Stephanie Michel watched the storm develop from her Hitchcock home. They
finished mowing the lawn, weeding the garden when conditions became ugly.
"It seemed to come in pretty quick, it got kind of overcast, and
it just suddenly blew up into major winds," said Michel. "We
were keeping a pretty close eye on the sky, and it was looking pretty
ugly there. I got my camera and was taking some pictures, but by the time
I was done, we had everything in the basement and prepared for the worst."
The tornado did not touch down near them. They lost trees, shrubs, some
shingles off the roof and their garden.
Bryant Conquergood from Border Bannatyne Insurance said more than 100
claims have flooded his office since the storm, all related to wind and
"I think we've got three or four that had trees come down on their
house, but other than that, they're pretty small," said Conquergood.

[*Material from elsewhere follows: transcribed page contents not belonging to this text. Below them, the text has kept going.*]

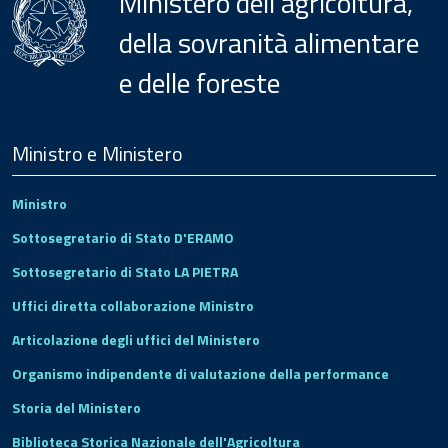
Ministero dell'agricoltura,
della sovranità alimentare
e delle foreste
Menu
Footer
Ministro e Ministero
Ministro
Sottosegretario di Stato D'ERAMO
Sottosegretario di Stato LA PIETRA
Uffici diretta collaborazione Ministro
Articolazione degli uffici del Ministero
Organismo indipendente di valutazione della performance
Storia del Ministero
Biblioteca Storica Nazionale dell'Agricoltura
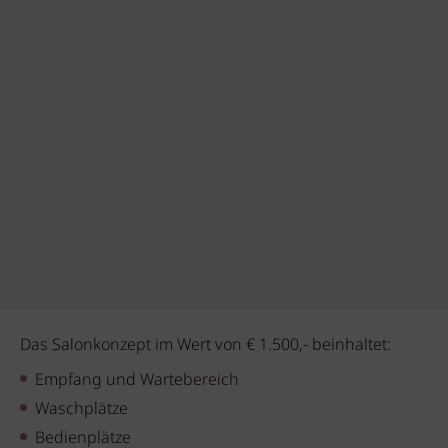
Das Salonkonzept im Wert von € 1.500,- beinhaltet:
Empfang und Wartebereich
Waschplätze
Bedienplätze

"A lot of it just turns out to be clean-up more than anything else:
branches, leaves and a couple blocks on the west end with trees falling
in the front yard." Conquergood said there were worse storms in August
of 1997 and July of 1986. "Those would be the two biggest
volume and dollar-wise claims in the last 20 years," said Conquergood.
"We probably had 80 per cent of the city, both times, put claims
in. This time, it'll be lucky to be 10 per cent of the city."
Tim Katsantonis and his wife Tara were fishing offshore by the boat launch
on Rafferty Dam when the clouds rolled in. They packed up their gear and
traveled home, and they saw the funnel clouds forming as the reached the
overpass that crosses the Dam. Katsantonis then started to take pictures. Katsantonis
estimates that the tornado struck about 25 kilometres west of Estevan,
between Outram and Rafferty Dam. It was the first full-fledged tornado
Katsantonis had witnessed. "I've seen a lot of funnel
clouds around Estevan, but usually just small, little skinny things,"
said Katsantonis. "This is the biggest one I've ever seen up close
and actually got pictures of. It was a little bit freaky at home and the
wind picked up. Your adrenaline gets going."